Emily Thornberry, the shadow foreign secretary, spoke out as it emerged that the prime minister will not return to work until Monday – almost two weeks after he flew to the paradise island of Mustique.
“He’s sunning himself, drinking vodka martinis somewhere else, and not paying attention to this,” Ms Thornberry told Sky News’s Sophy Ridge on Sunday programme.
In a separate newspaper article, the Labour leadership contender suggested the prime minister was staying silent because he was “afraid of angering Trump”.
The attack came as Dominic Raab, the foreign secretary, admitted Mr Johnson would not be “back in play” until Monday, after flying back over the weekend from the luxury break with Carrie Symonds, his girlfriend.
Mr Raab insisted he had been in “constant contact”, to discuss the crisis, adding: “What really matters is that there is a very clear strategy and message.”
“There has not been a vacuum at all – the prime minister has been in charge,” he told the BBC’s Andrew Marr Show.

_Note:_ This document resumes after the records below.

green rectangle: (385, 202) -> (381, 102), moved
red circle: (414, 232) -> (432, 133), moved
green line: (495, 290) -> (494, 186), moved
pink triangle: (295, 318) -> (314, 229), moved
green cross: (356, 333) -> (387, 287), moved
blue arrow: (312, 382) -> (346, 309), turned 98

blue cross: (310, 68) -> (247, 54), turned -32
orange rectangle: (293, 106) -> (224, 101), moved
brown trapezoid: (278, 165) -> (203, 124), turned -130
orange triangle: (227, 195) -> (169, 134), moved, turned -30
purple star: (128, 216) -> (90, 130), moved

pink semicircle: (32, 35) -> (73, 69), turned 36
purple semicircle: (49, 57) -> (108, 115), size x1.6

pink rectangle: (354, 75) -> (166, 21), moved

In the interview, Ms Thornberry warned of a “lurch towards war” because of Donald Trump’s “reckless” decision to kill the Iranian general, moments after Mr Raab gave the UK’s backing.
She said she “sheds no tears” for the military leader but added it was “not making the world safer”, warning British interests in region are “now vulnerable”.

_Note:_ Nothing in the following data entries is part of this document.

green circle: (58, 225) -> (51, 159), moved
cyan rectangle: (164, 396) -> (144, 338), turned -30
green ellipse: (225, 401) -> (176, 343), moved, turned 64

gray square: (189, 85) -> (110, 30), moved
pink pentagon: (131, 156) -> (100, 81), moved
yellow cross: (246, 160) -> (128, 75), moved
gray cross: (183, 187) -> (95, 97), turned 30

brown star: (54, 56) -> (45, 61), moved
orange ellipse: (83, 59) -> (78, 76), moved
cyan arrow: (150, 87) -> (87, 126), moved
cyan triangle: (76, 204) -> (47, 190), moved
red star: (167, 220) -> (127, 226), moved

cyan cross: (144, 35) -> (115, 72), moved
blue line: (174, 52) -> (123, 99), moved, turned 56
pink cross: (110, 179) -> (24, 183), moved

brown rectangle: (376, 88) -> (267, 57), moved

“To take him out at this stage, when there has been escalating tensions, seems to me to be not making the world safer, actually we are taking a major lurch towards war,” Ms Thornberry said.
“And we are doing that because the president is reckless and hasn’t thought through what it is he is doing.
“But it seems to me quite clear that the Iranians are going to counter-attack and it means that our interests, our people, our forces are, of course, under threat.”
The shadow foreign secretary also pointed to Mr Trump’s failure to notify the UK before carrying out the fatal drone strike on Friday, as evidence of London’s lack of influence.
“He didn't even tell us before he agreed for this man to be killed in Baghdad,” she said. “They breached Iraqi sovereignty in order to kill the head of the defence forces for Iran.
"There will be great pressure on the Iraqis to say to the Americans and to the British and to the other western allies that have been trying to help them fight Isis that they should leave, and so I think that it makes the whole area much more unstable, much more dangerous.”